Caro Sr. Administrador,
Espero que esta carta o encontre bem de saúde e que os negócios vão correndo. Isto não anda fácil para ninguém, era bom é que aquela malta lá no governo aliviasse a carga fiscal, não é? Um IRC mais baixo, a taxa social única mais amiga das pequenas e médias empresas e, já agora, linhas de crédito em condições, certo? Olhe, e em termos de responsabilidade social e familiar, como vão as coisas aí na firma? Não sabe o que é? Não, não estou a falar dos presentes que costuma dar aos filhos dos funcionários no Natal (não vamos chamar lhes colaboradores, pode ser?). Refiro-me ao seu papel, como dono da empresa ou responsável com funções executivas, na implementação de medidas de apoio à natalidade. Como é que isso vai?
Não se mete na vida das pessoas? Permita que discorde. Isto é assunto que lhe diz respeito a partir do momento em que alguns dos seus trabalhadores, homens, passam menos tempo do que podiam com os filhos porque têm medo do que lhes possa acontecer aí.

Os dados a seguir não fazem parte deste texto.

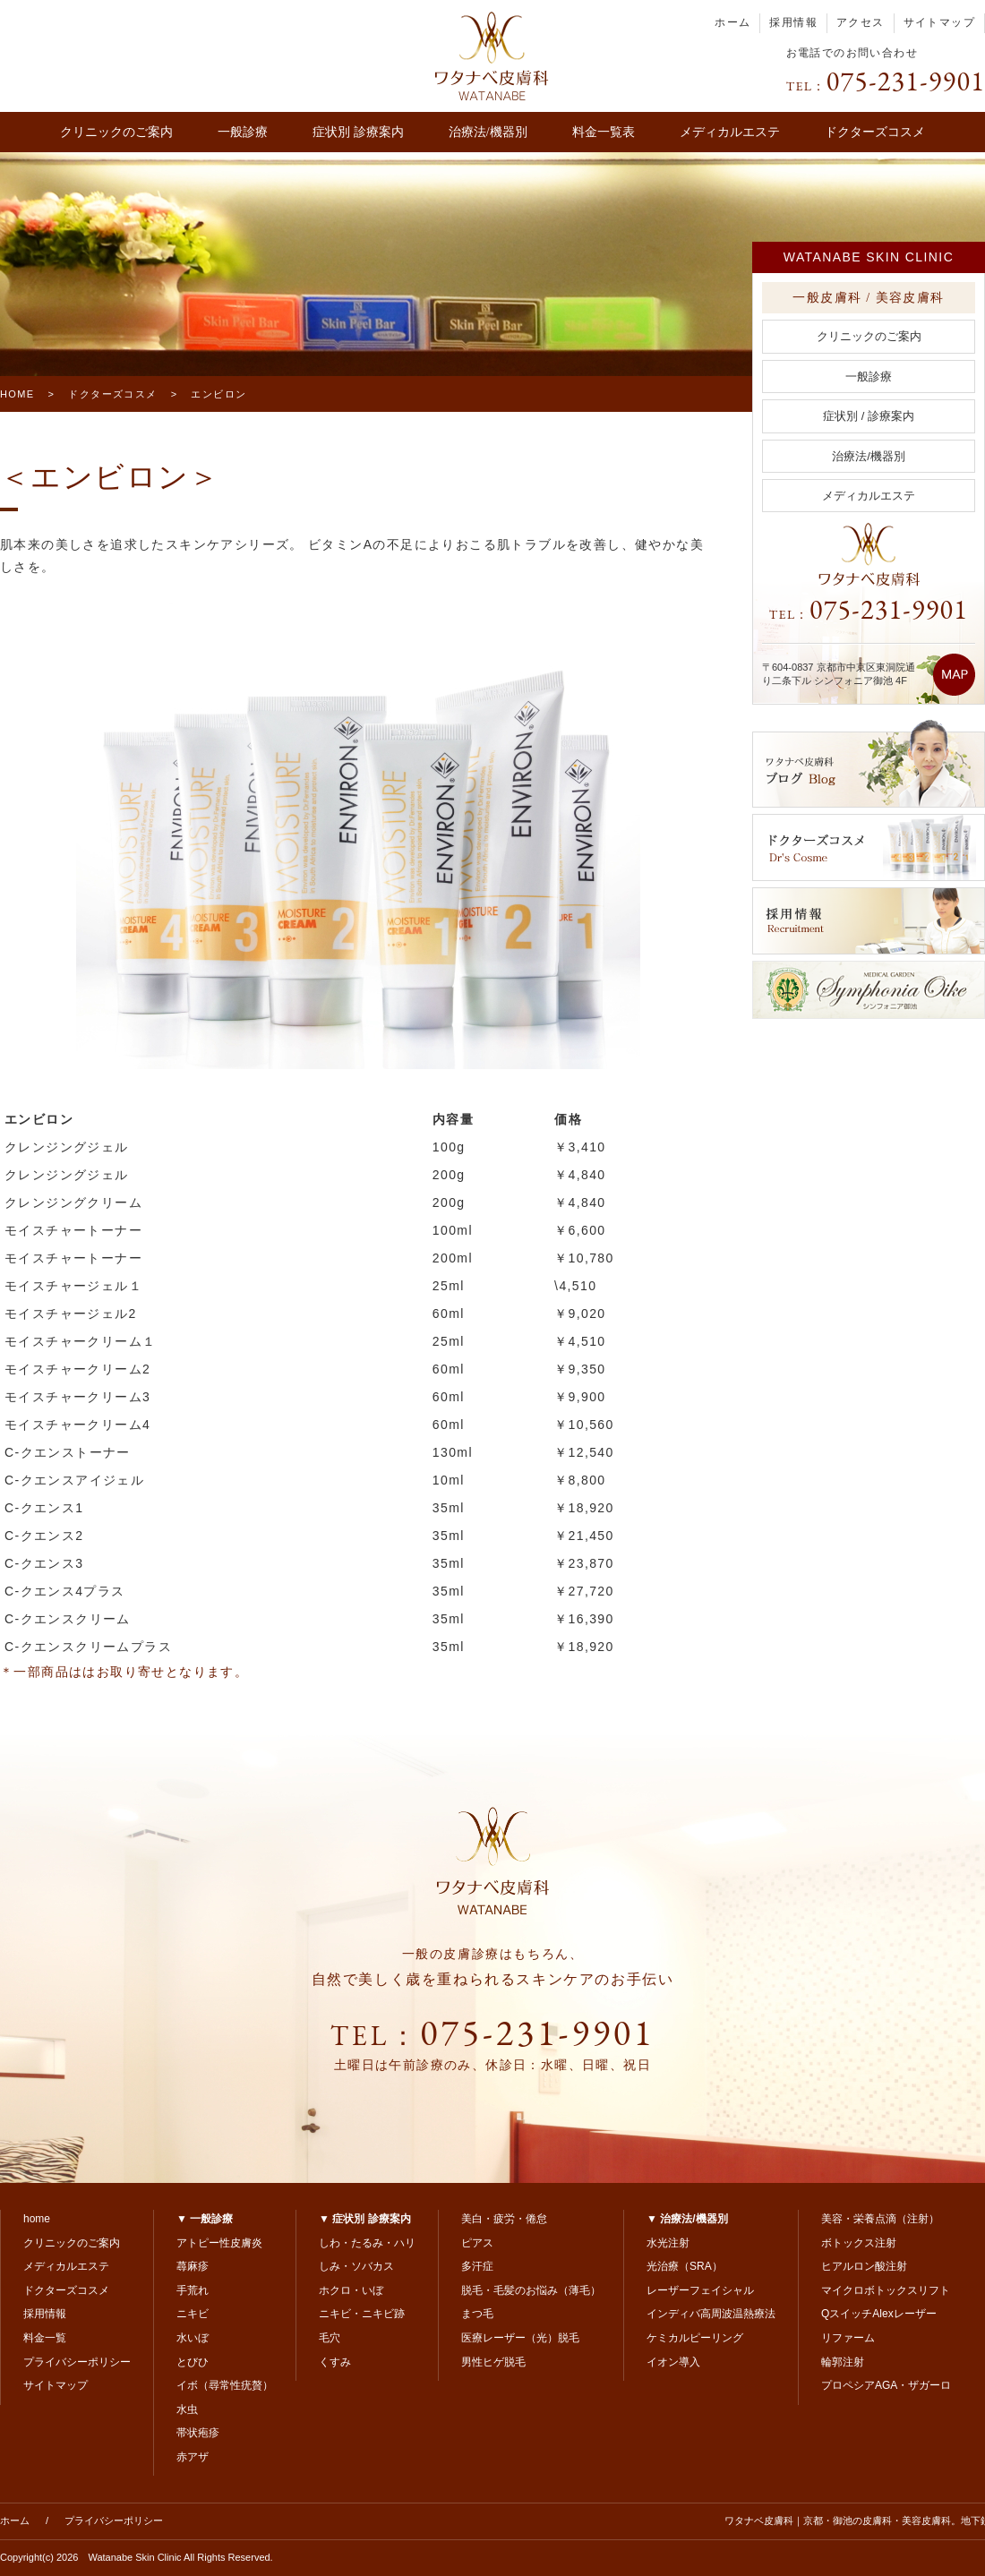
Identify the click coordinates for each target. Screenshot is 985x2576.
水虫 (187, 2409)
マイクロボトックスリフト (885, 2290)
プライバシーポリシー (77, 2362)
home (36, 2218)
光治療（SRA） (685, 2266)
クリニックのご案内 (116, 132)
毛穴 (329, 2338)
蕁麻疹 (192, 2266)
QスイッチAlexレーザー (879, 2313)
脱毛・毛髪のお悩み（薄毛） (531, 2290)
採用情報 (793, 22)
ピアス (477, 2243)
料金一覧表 (603, 132)
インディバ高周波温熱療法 (711, 2313)
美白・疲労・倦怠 (504, 2218)
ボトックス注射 (858, 2243)
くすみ (335, 2362)
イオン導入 (673, 2362)
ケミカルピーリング (695, 2338)
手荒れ (192, 2290)
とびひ (192, 2362)
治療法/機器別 (488, 132)
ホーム (732, 22)
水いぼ (192, 2338)
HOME (17, 394)
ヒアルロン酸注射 (864, 2266)
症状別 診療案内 (358, 132)
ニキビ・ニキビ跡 (362, 2313)
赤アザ (192, 2457)
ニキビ (192, 2313)
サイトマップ (939, 22)
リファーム (848, 2338)
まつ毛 (477, 2313)
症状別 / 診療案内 (868, 416)
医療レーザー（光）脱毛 (520, 2338)
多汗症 (477, 2266)
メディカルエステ (730, 132)
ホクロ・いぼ (351, 2290)
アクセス (860, 22)
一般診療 (243, 132)
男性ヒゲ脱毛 (493, 2362)
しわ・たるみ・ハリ (367, 2243)
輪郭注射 (842, 2362)
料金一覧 (44, 2338)
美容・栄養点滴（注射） (880, 2218)
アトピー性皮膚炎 (219, 2243)
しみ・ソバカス (356, 2266)
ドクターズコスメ (875, 132)
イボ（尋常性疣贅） (224, 2385)
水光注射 (668, 2243)
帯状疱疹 (197, 2432)
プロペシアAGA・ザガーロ (886, 2385)
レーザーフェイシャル (700, 2290)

Sabe que eles se coíbem de gozar a licença de parentalidade a que têm direito pelo nascimento dos filhos, não sabe? E não falo daqueles dez dias obrigatórios logo após o parto. Esses, tenha paciência, são de lei e não há nada a fazer. Falo dos outros dez, de usufruto facultativo, que só alguns tiram. E, mais importante, falo dos trinta que permitem alargar a licença de parentalidade de 120 para 150 dias desde que sejam gozados pelo pai. Nem sabia que isso existia? Pois existe. Deixe-me fazer-lhe um retrato geral: em Portugal, em 2013, 65 por cento dos pais (do total de crianças nascidas nesse ano) gozaram os dez dias obrigatórios e 57% gozaram os outros dez. Apesar de estarem a crescer anualmente, os números não são espetaculares. Mas verdadeiramente embaraçosos são os escassos 25% de homens que aproveitaram a licença alargada. Os tais trinta dias. Na sua empresa, por exemplo, só trabalham homens que engrossam os outros 75%, não é?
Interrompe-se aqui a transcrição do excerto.